How To Set Up Your Data Strategy For 2022 - Part 1

How To Set Up Your Data Strategy For 2022 – Part 1

research@theseattledataguy.com January 16, 2022 Uncategorized 0

Billions of dollars have been put into investing into companies that fall under the concept of “Modern Data Stack”. Fivetran nearly has one billion dollars funding them, DBT has 150 million(and is looking to raise more), Starburst has 100 million…and I could really go on and on about all the companies being funded.

So that means every company has a fully decked-out data stack, RIGHT?

Yet, most companies don’t and can’t start with a completely decked-out data stack.

Instead, most companies build their data stack in stages, which is probably best the way to do it.

You don’t suddenly have a flawless source of truth with perfect serviceable data that can all be tracked through your data observability tools.

It takes time.

Teams need to develop processes, scalability, trust and the ability to actually execute on data.

There are three key areas your team will need to consider as you start developing your data infrastructure. These are how you will ingest the data, store it, visualize it, and of course, who is your team.

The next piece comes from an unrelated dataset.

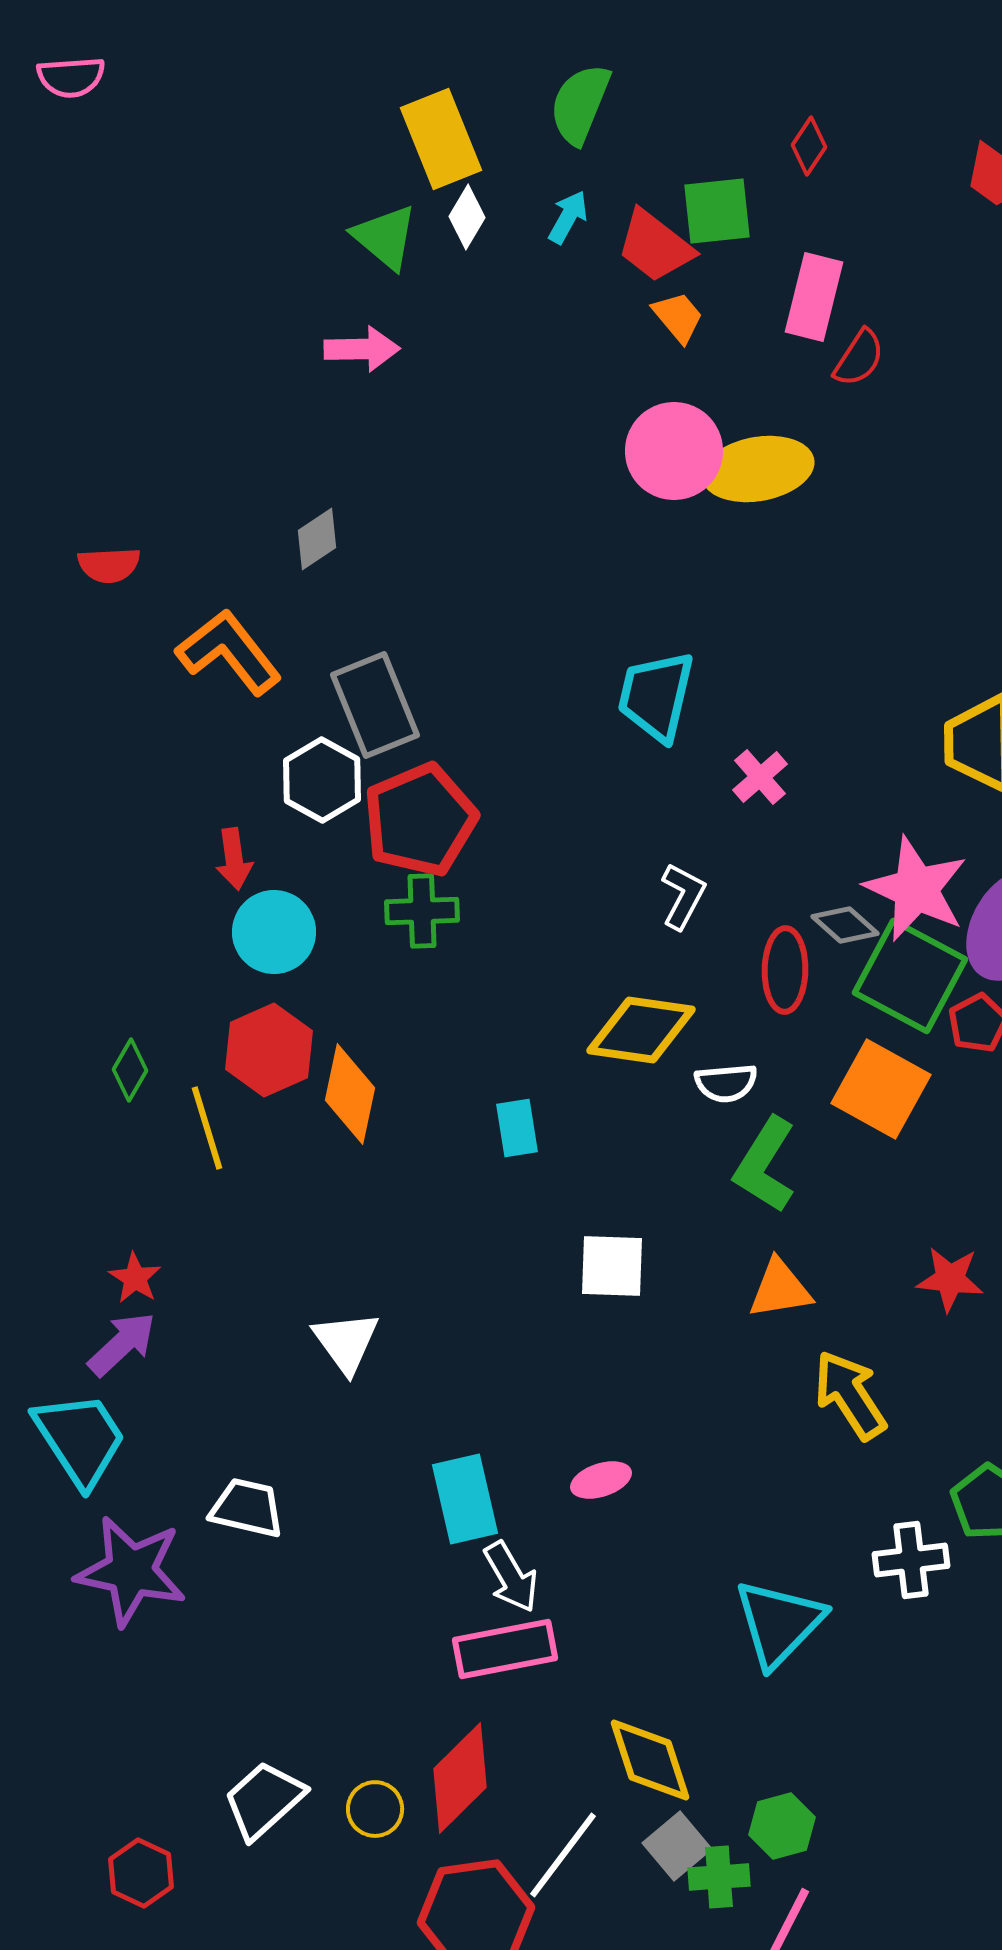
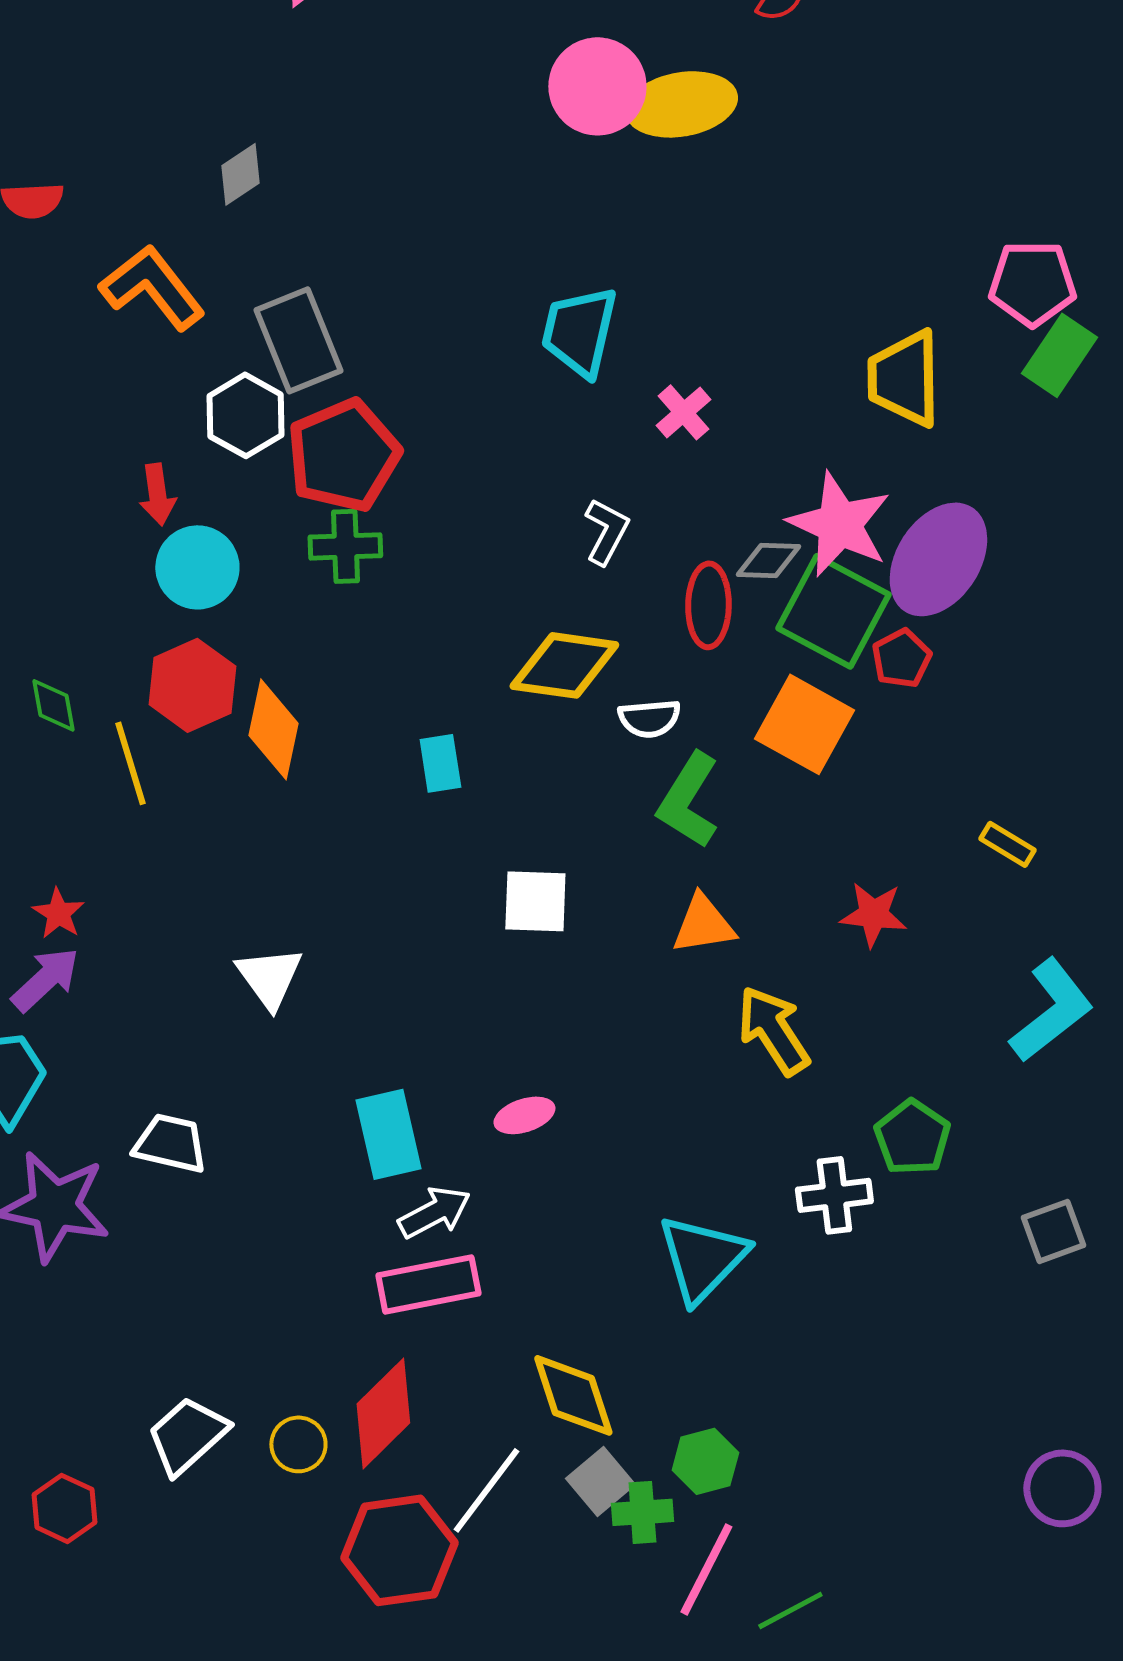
gray diamond: (845, 925) -> (768, 560), turned -40
green diamond: (130, 1070) -> (53, 705), turned -40
white arrow: (511, 1577) -> (434, 1212), turned -88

In this article, we will discuss why each of these areas is important as you are developing your data strategy.

Data Ingestion

Data ingestion refers to the action of taking data from their sources and loading them into your data warehouse. Sometimes you might also hear the term data pipeline, ETL, ELT, or real-time data pipelines. All of these do play a role in data ingestion. There are multiple options when it comes to data ingestion.

These range from 100% custom code, code frameworks, and low-code solutions.

We believe that 100% custom code should always be a last resort. Unless your team has the goal of completely recreating Airflow or Dagster, there is no reason to start from scratch. Frameworks like Airflow manage some of the many components you will need to develop for your data ingestion.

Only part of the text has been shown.